1979年、神奈川県生まれ。慶応義塾大学商学部在学中から、プロのDJとして国内外で活動。2004年、新卒で大手インターネット広告代理店に入社。4年後に退社して起業。
14年には文化服装学院で1年間講師を務め、インターネットをファッションビジネスに生かす手法を講義。

創作品のC to C取引という文化を日本につくることからスタート
 大学時代からプロとして音楽活動に打ち込んできた丸林氏が、20歳の時に感じた怒りにも似た違和感。それは、才能があるにもかかわらず、好きな音楽やアートだけでは生計を立てられない人たちが多すぎることだった。
その頃から抱き続けてきた「才能あるクリエイターが評価される、フェアな世の中に変えたい」という思いと起業のタイミングが合致し、2010年に誕生したのがCreemaである。

「クリエイターの賛同は得られましたが、難しかったのは買い手を増やすこと。当時の日本には、まだ〝個人クリエイターの作品を買う〞というカルチャー自体がなく、CtoCマーケットプレイスすら一般的ではない状況だったので、スタートから数年間はかなり苦戦しました」

 そこで、まず取り組んだのがインターネットサービスとしての機能を徹底的に改善すること。
そして同時に、日本ではまだ顕在化していなかった、ブランド・メーカー品ではない「個人クリエイターの作品を買う」というカルチャーを広めることにも注力した。

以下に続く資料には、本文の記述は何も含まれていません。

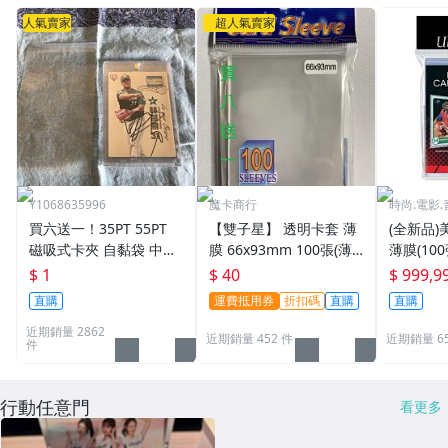
人氣賣家
超人氣賣家
Y1068635996
魔卡商行
時尚.電影.
買六送一！35PT 55PT
【雙子星】 透明卡套 薄
(全新品)美
磁吸式卡夾 自黏袋 中華
膜 66x93mm 100張(薄)
薄膜(10
職棒球員卡 遊戲王 寶可
適用 BBM MLB Topps C
次到貨日期:
$ 1
$ 40
$ 999,9
夢PTCG 漫威 ultra pro
PBL 球員卡
直購
運費抵用券
折扣碼
直購
直購
可用
近期銷量 2862
近期銷量 452 件
近期銷量 6
件
行動任意門
看更多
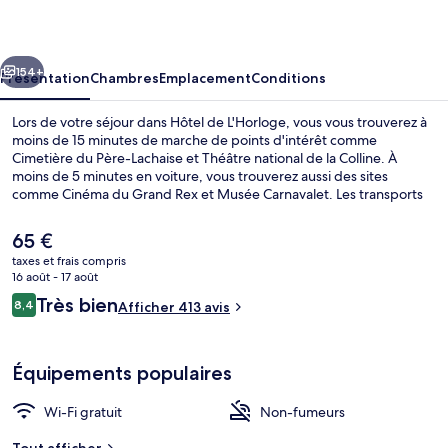
L'Horloge
cédent
Suivant
154+
Présentation
Chambres
Emplacement
Conditions
Lors de votre séjour dans Hôtel de L'Horloge, vous vous trouverez à
moins de 15 minutes de marche de points d'intérêt comme
Cimetière du Père-Lachaise et Théâtre national de la Colline. À
moins de 5 minutes en voiture, vous trouverez aussi des sites
comme Cinéma du Grand Rex et Musée Carnavalet. Les transports
publics se situent à une courte distance à pied : Station de métro
Ménilmontant est à 3 min et Station de métro Rue Saint-Maur, à 3
Le
65 €
min.
prix
taxes et frais compris
actuel
16 août - 17 août
Cour
est
Avis
Très bien
8,4
Afficher 413 avis
de
8,4 sur 10
voyageurs
65 €.
Équipements populaires
Wi-Fi gratuit
Non-fumeurs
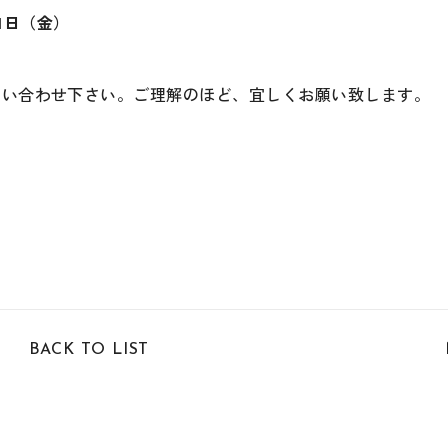
月1日（金）
問い合わせ下さい。ご理解のほど、宜しくお願い致します。
BACK TO LIST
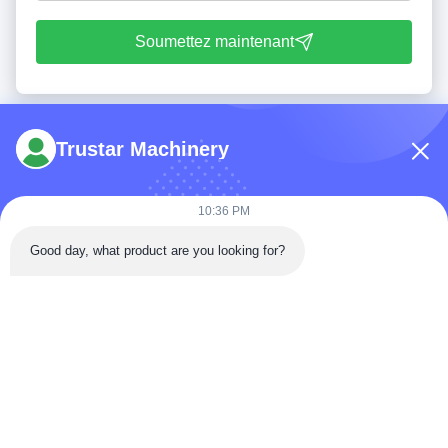
Soumettez maintenant
Trustar Machinery
10:36 PM
Tél: 86-180-5882-0351
Good day, what product are you looking for?
E-mail:
jane@trustar-pharma.com
À propos de nous
Événements
profil de l'entreprise
Nouvelles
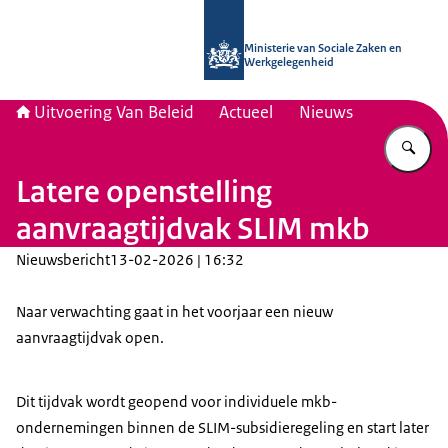
Naar de homepage van Uitvoering Va
Ministerie van Sociale Zaken en
Werkgelegenheid
Uitvoering Van Beleid
Actueel
Nieuws
Vu
Latere openstelling
aanvraagtijdvak SLIM mkb
Nieuwsbericht
13-02-2026 | 16:32
Naar verwachting gaat in het voorjaar een nieuw
aanvraagtijdvak open.
Dit tijdvak wordt geopend voor individuele mkb-
ondernemingen binnen de SLIM-subsidieregeling en start later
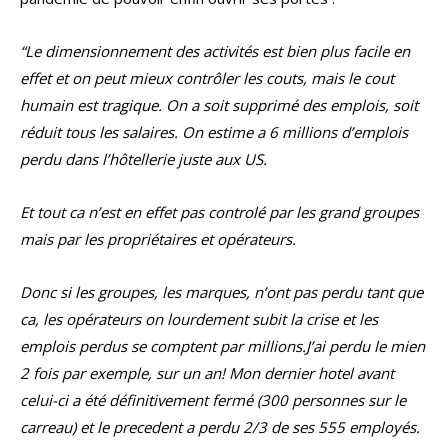
“Le dimensionnement des activités est bien plus facile en
effet et on peut mieux contrôler les couts, mais le cout
humain est tragique. On a soit supprimé des emplois, soit
réduit tous les salaires. On estime a 6 millions d’emplois
perdu dans l’hôtellerie juste aux US.
Et tout ca n’est en effet pas controlé par les grand groupes
mais par les propriétaires et opérateurs.
Donc si les groupes, les marques, n’ont pas perdu tant que
ca, les opérateurs on lourdement subit la crise et les
emplois perdus se comptent par millions.J’ai perdu le mien
2 fois par exemple, sur un an! Mon dernier hotel avant
celui-ci a été définitivement fermé (300 personnes sur le
carreau) et le precedent a perdu 2/3 de ses 555 employés.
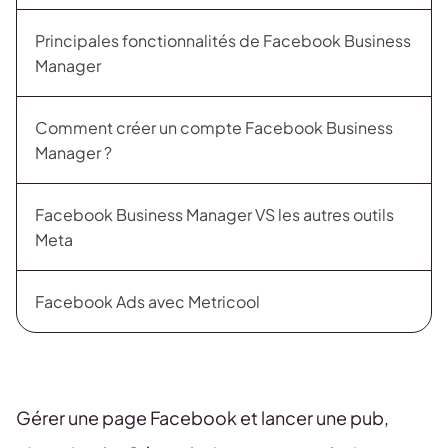
Principales fonctionnalités de Facebook Business
Manager
Comment créer un compte Facebook Business
Manager ?
Facebook Business Manager VS les autres outils
Meta
Facebook Ads avec Metricool
Gérer une page Facebook et lancer une pub,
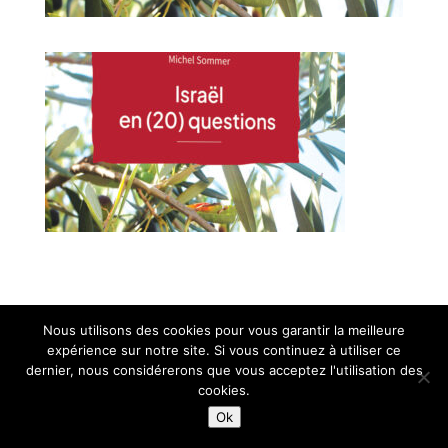
Nous utilisons des cookies pour vous garantir la meilleure
expérience sur notre site. Si vous continuez à utiliser ce
dernier, nous considérerons que vous acceptez l'utilisation des
cookies.
Ok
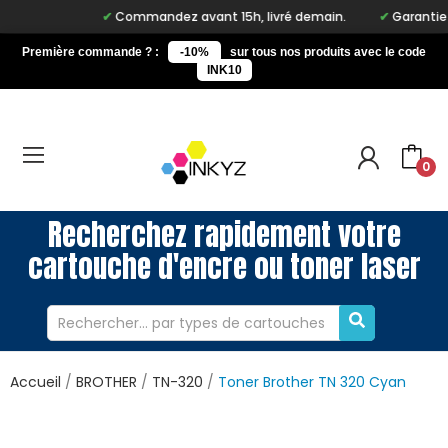
Commandez avant 15h, livré demain.
Garantie à vie
Première commande ? :
-10%
sur tous nos produits avec le code
INK10
0
Recherchez rapidement votre
cartouche d'encre ou toner laser
Accueil
BROTHER
TN-320
Toner Brother TN 320 Cyan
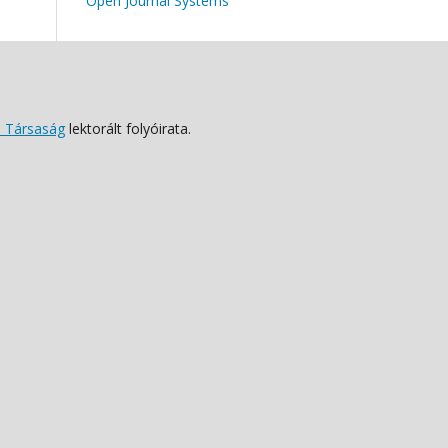
Open Journal Systems
 Társaság
lektorált folyóirata.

「そのカルチャーが育たないと、創作品のCtoCマーケットプレイスは成立しません。そこで、カル
チャーをつくるにはリアルの体験が有効だと考え、ハンドメイド作品を売買できるイベントを精力的に開催。リアルの体験がインターネット取引にどう連動しているかは今も未知数ですが、カルチャーの醸成には十分役立ちました」
正当な評価と、好きな仕事で食べていける多様な選択肢を提供
 低迷期を抜け出してからの業績は、毎年400%増。今や約11万人のクリエイターが、400万点を超えるハンドメイドの作品を出品し、アプリのダウンロード数は500万件超という日本最大級のハンドメイドマーケットプレイスに成長した。

 Creemaの特徴は、出品者の大半がプロやプロを目指している人たちであること。アート作品も多く、クオリティレベルも高い。また、16年にはCreema中国語版の提供をスタートし、台湾・香港へ進出。
出品者は、作品をクロスボーダーで販売することもできる。
「Creemaの登場によって、きちんと評価されるべき才能や努力など、〝個〞の可能性に光が当たるようになった。才能が正当に評価され、好きな仕事で食べていくことができるのは、とてもポジティブなこと。クリエイターの生き方に、多様な選択肢を提供できたのではないかと思っています」

 実際、自分の個人サイトで2万円だった月商がCreemaに出品するようになって100万円に達した作家、Creemaで実績を積み、起業した人など、数えきれないほど多くの成功事例が届いている。

 今夏5回目となる「ハンドメイドインジャパンフェス」には約5万人が、3回目となる昨冬の「クリーマクラフトパーティー」には約2万人が来場するなど、イベントの規模と人気も圧倒的だ。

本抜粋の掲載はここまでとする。